Short dated options prices look cheap relative to recent movement. For instance the chart below shows 30 day at the money implied vol at its 2016 lows at 26% (blue line) while 30 day realized vol (white below) is a bit elevated as it includes the post earnings bounce of almost 10%:

From Bloomberg
From Bloomberg

Outright options purchases for those with a directional bias are likely as cheap as they have been in a while with the stock at all time highs.  But for those trying to pick a top in one the largest and strongest stocks in the entire world, you will want to look for ways to mitigate premium outlay for long premium structures.
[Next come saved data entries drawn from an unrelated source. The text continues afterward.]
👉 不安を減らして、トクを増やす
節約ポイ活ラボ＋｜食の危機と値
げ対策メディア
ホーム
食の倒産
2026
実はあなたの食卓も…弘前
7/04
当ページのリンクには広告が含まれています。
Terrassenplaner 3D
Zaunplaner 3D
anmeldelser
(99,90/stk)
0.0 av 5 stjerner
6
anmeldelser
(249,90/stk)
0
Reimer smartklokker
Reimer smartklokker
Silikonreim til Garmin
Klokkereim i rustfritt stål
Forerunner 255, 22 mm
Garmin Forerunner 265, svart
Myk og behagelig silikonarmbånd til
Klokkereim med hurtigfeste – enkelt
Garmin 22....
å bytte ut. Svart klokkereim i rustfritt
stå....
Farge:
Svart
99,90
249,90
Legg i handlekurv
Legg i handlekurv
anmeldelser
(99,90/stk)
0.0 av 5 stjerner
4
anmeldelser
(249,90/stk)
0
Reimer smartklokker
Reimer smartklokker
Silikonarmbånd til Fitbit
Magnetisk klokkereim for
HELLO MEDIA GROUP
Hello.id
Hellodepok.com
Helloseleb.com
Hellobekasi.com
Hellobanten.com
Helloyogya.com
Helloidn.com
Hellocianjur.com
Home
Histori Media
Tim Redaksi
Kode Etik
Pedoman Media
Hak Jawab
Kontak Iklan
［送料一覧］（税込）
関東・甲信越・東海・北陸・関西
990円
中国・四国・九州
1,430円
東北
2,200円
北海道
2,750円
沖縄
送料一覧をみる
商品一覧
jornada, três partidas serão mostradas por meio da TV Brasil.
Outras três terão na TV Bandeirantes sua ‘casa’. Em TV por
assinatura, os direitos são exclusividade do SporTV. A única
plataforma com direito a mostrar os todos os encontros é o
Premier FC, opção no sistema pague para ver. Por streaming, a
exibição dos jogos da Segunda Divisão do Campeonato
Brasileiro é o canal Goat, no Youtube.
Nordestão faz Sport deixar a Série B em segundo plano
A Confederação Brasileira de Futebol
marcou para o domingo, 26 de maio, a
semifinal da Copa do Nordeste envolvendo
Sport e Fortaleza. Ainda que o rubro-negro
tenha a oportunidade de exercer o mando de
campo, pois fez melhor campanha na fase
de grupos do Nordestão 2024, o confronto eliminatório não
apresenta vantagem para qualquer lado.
Which brings me to a put butterfly. I want to isolate the $700 breakout level and target near term support at $650:

AMZN 1yr chart from Bloomberg
AMZN 1yr chart from Bloomberg

When the fever breaks, I suspect we get a pullback to the $650 area, timing will be an issue, so despite relatively cheap options prices I wan to attempt to offset some decay of near the money puts.

Trade: AMZN ($$716.50) Buy June 700 / 650 / 600 Put Butterfly for $8.50
  • Buy to open 1 June 700 put for 16.50
  • Sell to open 2 June 650 puts at 4.65 or 9.30 total
  • Buy to open 1 June 600 put for $1.30

Break-even on June Expiration:

Profits: between 691.50 and 608.50 with max gain of 41.50 at $650

Losses: up to 8.50 between 691.50 and 700 & between 600 and 608.50 with max loss of 8.50 below 600 or above 700. Risking less than 1.5% of the underlying stock price.